I guess I'm confused on why this is a problem.  Can fish just ignore ESRCH in this context on FreeBSD?  Certainly half a dozen other shells run on FreeBSD and implement some form of job control.  E.g., /bin/sh ignores the return value of setpgid() entirely.

I don't see any requirement in POSIX around FreeBSD's ESRCH behavior (I looked at it briefly yesterday, too).
Comment 5 Mahmoud Al-Qudsi 2020-11-19 03:41:45 UTC
Thanks for bringing my attention to the approach taken by sh - it made me
realize what I'd missed. So you're right, there's no broken job control here.

This is a real issue:

> [..] prevents a subsequent process in the same job from getting access to a
> shell that was assigned over to the newly minted pgrp that now contains only
> zombies

but it doesn't apply to FreeBSD, which is why sh can get away with ignoring any
setpgid failures. (Interestingly, tcsh handles this situation by swapping pgrps
in the middle of a single job invocation.)

It turns out that while FreeBSD does not consider zombie processes as valid
targets of a setpgid(2) call, it *does* keep their pgrp around and permits
other processes to join the pgrp even if it only contains zombies.
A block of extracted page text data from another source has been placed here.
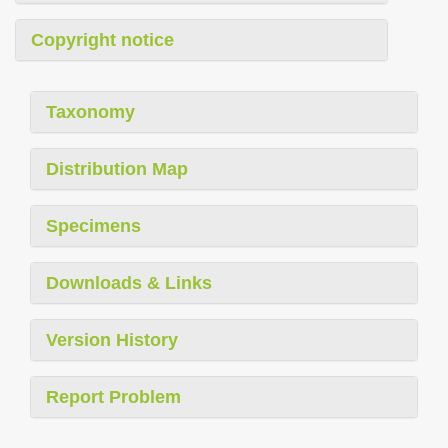
Copyright notice
Taxonomy
Distribution Map
Specimens
Downloads & Links
Version History
Report Problem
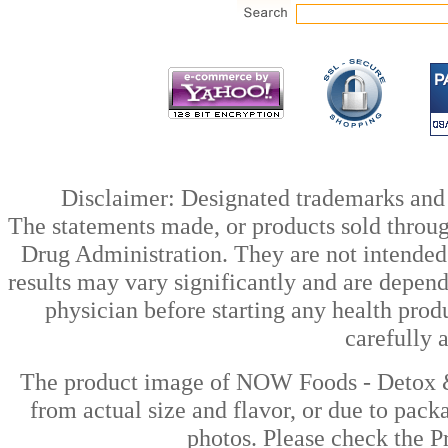
Disclaimer: Designated trademarks and b
The statements made, or products sold throug
Drug Administration. They are not intended t
results may vary significantly and are depen
physician before starting any health prod
carefully 
The product image of NOW Foods - Detox & 
from actual size and flavor, or due to pack
photos. Please check the Pr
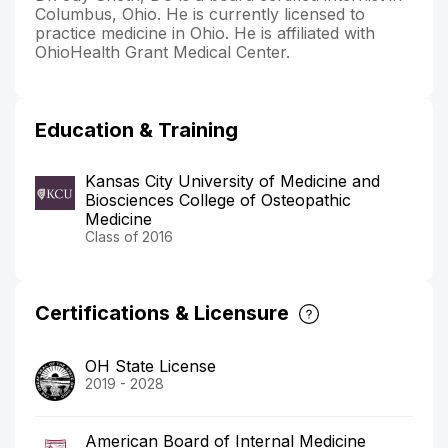
Columbus, Ohio. He is currently licensed to
practice medicine in Ohio. He is affiliated with
OhioHealth Grant Medical Center.
Education & Training
Kansas City University of Medicine and
Biosciences College of Osteopathic
Medicine
Class of 2016
Certifications & Licensure
OH State License
2019 - 2028
American Board of Internal Medicine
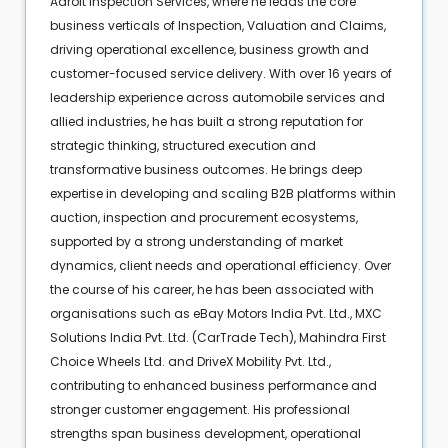
Adroit Inspection Services, where he leads the core
business verticals of Inspection, Valuation and Claims,
driving operational excellence, business growth and
customer-focused service delivery. With over 16 years of
leadership experience across automobile services and
allied industries, he has built a strong reputation for
strategic thinking, structured execution and
transformative business outcomes. He brings deep
expertise in developing and scaling B2B platforms within
auction, inspection and procurement ecosystems,
supported by a strong understanding of market
dynamics, client needs and operational efficiency. Over
the course of his career, he has been associated with
organisations such as eBay Motors India Pvt. Ltd., MXC
Solutions India Pvt. Ltd. (CarTrade Tech), Mahindra First
Choice Wheels Ltd. and DriveX Mobility Pvt. Ltd.,
contributing to enhanced business performance and
stronger customer engagement. His professional
strengths span business development, operational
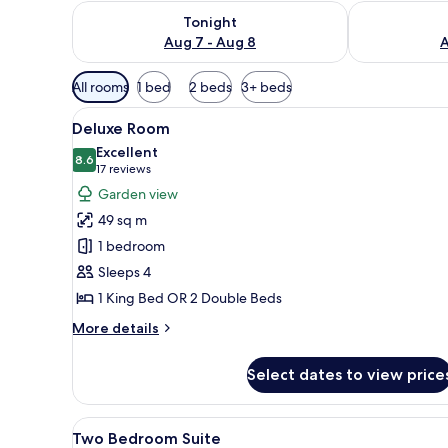
Check availability for tonight Aug 7 - Aug 8
Check availab
Tonight
Aug 7 - Aug 8
A
Available
All rooms
1 bed
2 beds
3+ beds
filters
View
A hotel room with two beds, a b
for
6
Deluxe Room
all
rooms
Excellent
photos
8.6
8.6 out of 10
(17
17 reviews
for
reviews)
Garden view
Deluxe
49 sq m
Room
1 bedroom
Sleeps 4
1 King Bed OR 2 Double Beds
More
More details
details
for
Select dates to view price
Deluxe
Room
View
A modern hotel room with a sofa
8
Two Bedroom Suite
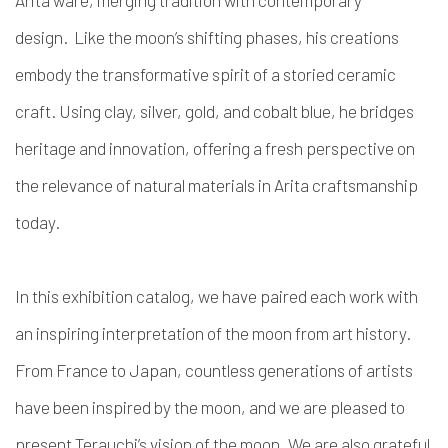
design.
Like the moon’s shifting phases, his creations
embody the transformative spirit of a storied ceramic
craft. Using clay, silver, gold, and cobalt blue, he bridges
heritage and innovation, offering a fresh perspective on
the relevance of natural materials in Arita craftsmanship
today.
In this exhibition catalog, we have paired each work with
an inspiring interpretation of the moon from art history.
From France to Japan, countless generations of artists
have been inspired by the moon, and we are pleased to
present Terauchi’s vision of the moon. We are also grateful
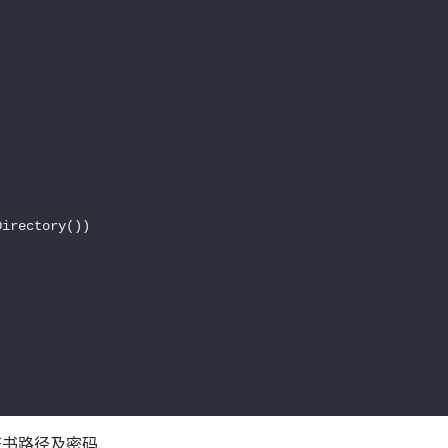
irectory())

置证书路径及密码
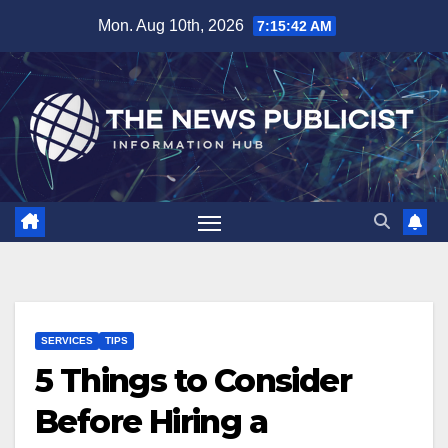
Skip
Mon. Aug 10th, 2026
7:15:43 AM
to
content
SERVICES
TIPS
5 Things to Consider
Before Hiring a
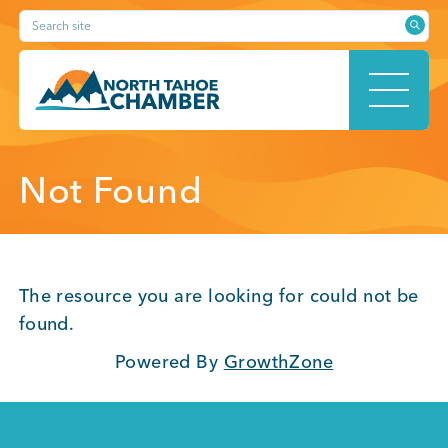
Skip
Search site
to
content
HOME
Not Found
ABOUT
The resource you are looking for could not be
found.
Powered By
GrowthZone
MEMBERSHIP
While the original issue persists and setpgid(zombie_pid, zombie_pid) calls fail
with ESRCH instead of the expected EACCES, as you say, this is trivially handled
if you have any degree of confidence that you are specifying a target process
that is or was a valid child pid from the same session... and (more tenuously)
assuming you know this is the behavior on at least some of the platforms you are
targeting.

It's not the end of the world by any means, but I would argue that the
consideration of zombie child processes should be an everywhere or nowhere at
all type of thing (and this is where my assumption of broken job control came
from). e.g. Linux considers zombie processes in setpgid calls (only to determine
the error code) and lets new processes join pgrps that contain only zombies,
whereas some kernels (e.g. WSLv1 up until recently) don't consider zombies at
all and reclaim pgrps as soon as the last process in it exits (before it's
reaped).

That aside, I'm assuming we can all agree it would be great for the man pages to
clarify the behavior when it comes to zombie procs. Are you open to a patch?

Thanks!
Comment 6 Conrad Meyer freebsd_committer freebsd_triage 2020-11-19 18:33:13 UTC
Admittedly, I am not especially familiar with job control, shells, or setpgid.  It might be desirable for zombies to be included in more places they currently are not.  I really don't know.

I would love a patch that improves the documentation clarity in this area.